The woman pays two more metaleeks.

Some time later she returns again. The intelligent man of letters recognises her this time, and employs his trained memory.

‘“Most beloved of my wives,”’ he begins, ‘“I hope you are well. I am——”’

‘Effendi,’ the woman interrupts, ‘this letter, I think, is from my sister.’

‘Ah, you should have told me!’

Another hole in the wall, the keeper clinking coin—no doubt as to his race, he deals in money. He charges a piastre (twopence) for changing a lira, but silver coins are bought by him at current value. In Turkey a gold piece seems to have no fixed value; but actually it is the price of silver that varies. In Constantinople a pound Turkish is worth 103 piastres, in Salonica only 101, but in Uskub it brings 105, and in Monastir 107 or 108. Obviously the thing to do is to buy silver coin in Monastir and sell it in Salonica. Imagine getting twenty-three shillings in change for a pound in Liverpool, twenty-two in Manchester, and twenty in London!

Over the opening of a larger booth bunches of blood-coloured skull-caps hang by long black or blue tassels a foot or more in length, resembling at no great distance the scalps and scalp-locks of Red Indians. White Albanian caps and Turkish fezzes are also on sale, and a row of heavy brass blocks, like closed mouth of cannon, line the front of this formidable-looking shop. These last are presses for fezzes, which are put in shape for two metaleeks.

Lemonade booths, faced with rows of huge bottles containing green, red, and yellow drinks—limes, blood oranges, and lemons corking the respective bottles—and other permanent shops line the hill road and flank the covered bazaars. But the real fair is held only once a week on the open space above, where the Turkish garrison performs its silent target practice.

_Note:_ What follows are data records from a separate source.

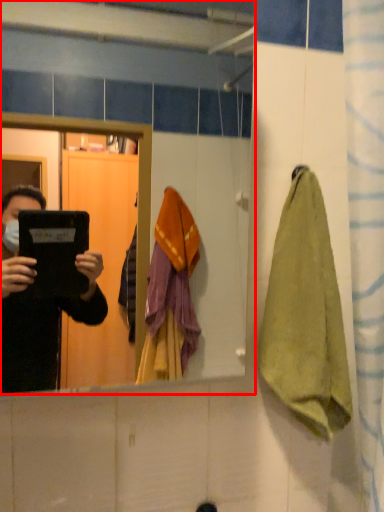 Question: Observing the image, what is the correct spatial positioning of mirror (annotated by the red box) in reference to towel/napkin?

Choices:
 (A) right
 (B) left

Answer: (B) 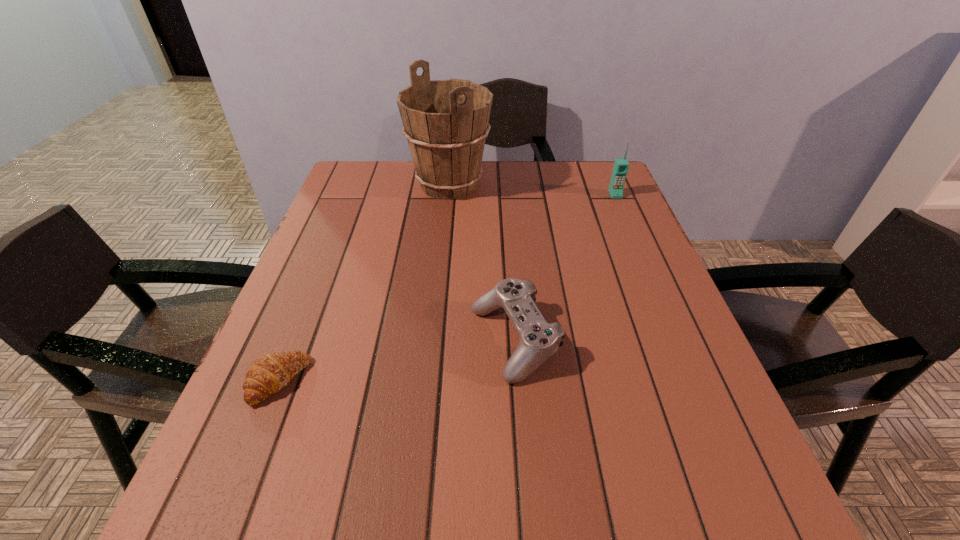 Where is `the tallest object`? This screenshot has width=960, height=540. the tallest object is located at coordinates (446, 122).

What are the coordinates of `the second tallest object` in the screenshot? It's located at (621, 165).

Where is `cellular telephone`? This screenshot has height=540, width=960. cellular telephone is located at coordinates (621, 165).

Locate an element on the screen. control is located at coordinates (539, 340).

The image size is (960, 540). In order to click on the leftmost object in this screenshot , I will do (268, 374).

Locate an element on the screen. This screenshot has width=960, height=540. crescent roll is located at coordinates (268, 374).

Where is `blank area located on the front of the tallest object`? blank area located on the front of the tallest object is located at coordinates (439, 296).

Find the location of a particular element. This screenshot has height=540, width=960. free space located on the keypad of the third shortest object is located at coordinates (631, 230).

This screenshot has height=540, width=960. I want to click on vacant space located 0.130m on the front of the control, so click(x=523, y=456).

The height and width of the screenshot is (540, 960). What are the coordinates of `free space located 0.080m on the front of the shortest object` in the screenshot? It's located at (250, 454). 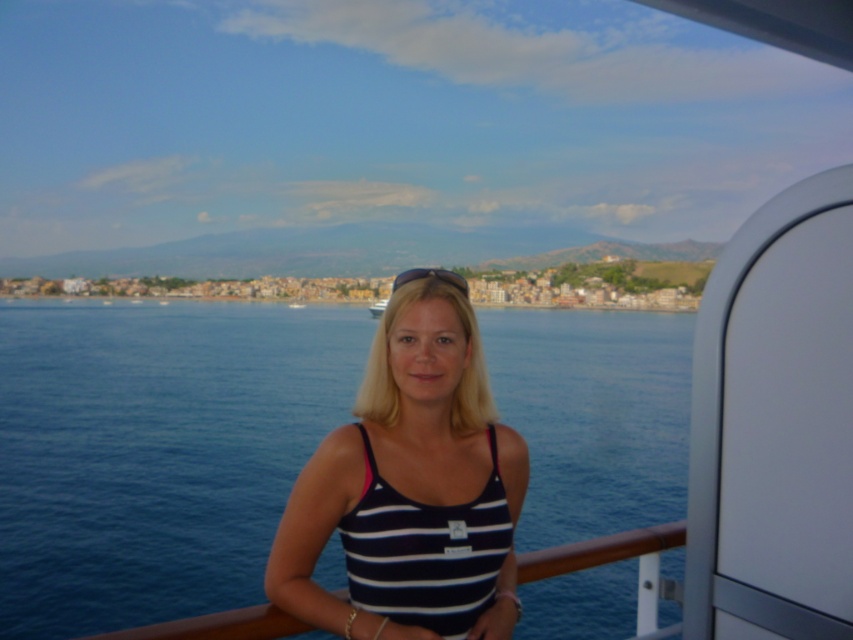 Question: Which object appears closest to the camera in this image?

Choices:
 (A) blue liquid water at center
 (B) white striped tank top at center

Answer: (B)

Question: Can you confirm if blue liquid water at center is bigger than white striped tank top at center?

Choices:
 (A) yes
 (B) no

Answer: (A)

Question: Is blue liquid water at center positioned before white striped tank top at center?

Choices:
 (A) no
 (B) yes

Answer: (A)

Question: From the image, what is the correct spatial relationship of blue liquid water at center in relation to white striped tank top at center?

Choices:
 (A) below
 (B) above

Answer: (B) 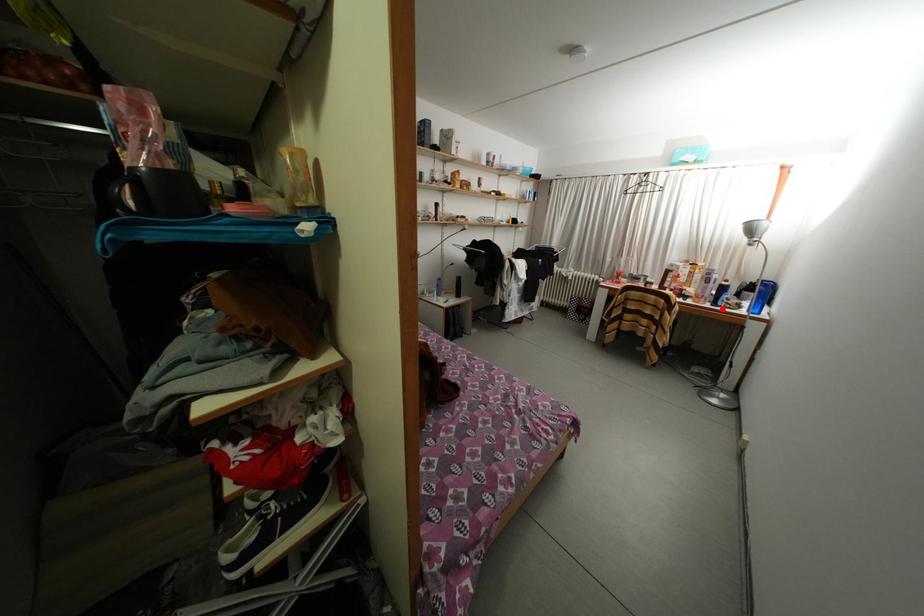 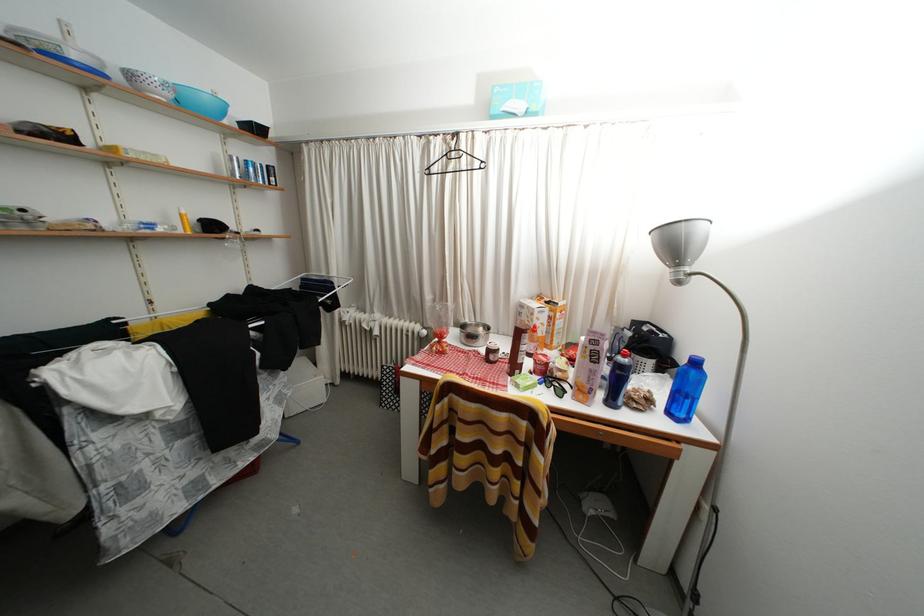 Question: I am providing you with two images of the same scene from different viewpoints. A red point is shown in image1. For the corresponding object point in image2, is it positioned nearer or farther from the camera?

Choices:
 (A) Nearer
 (B) Farther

Tuesday is the market day in Uskub, and the scene behind the ancient fortress above the Vardar, in view of the surrounding country for many miles, is alone worth going to Turkey to see. The vast hilltop is littered with native goods for sale or exchange, and crowded with men and women in gay and gruesome garbs. Albanian shepherds and their lean dogs mind flocks of fat-tailed sheep, their spectral wives, in faded ghost gowns, sit selling hand-worked waistcoats of gaudy hue; Christian peasants who have come afoot or on asses or driving primitive ox-carts, display all sorts of country commodities, from new grain to ice (in the summer time) from the white peaks in the distance; Turks have a little rough lumber (there is not much in Macedonia); and Turkish soldiers, among the most ragged men in the concourse, dispose of horses, old boots, hunks of bread, gathered—who knows how? Tziganes are always on the horse market. A photograph shows a bargain being made, a third man, a Turk, swearing a Bulgarian and a gypsy to an exchange of cows.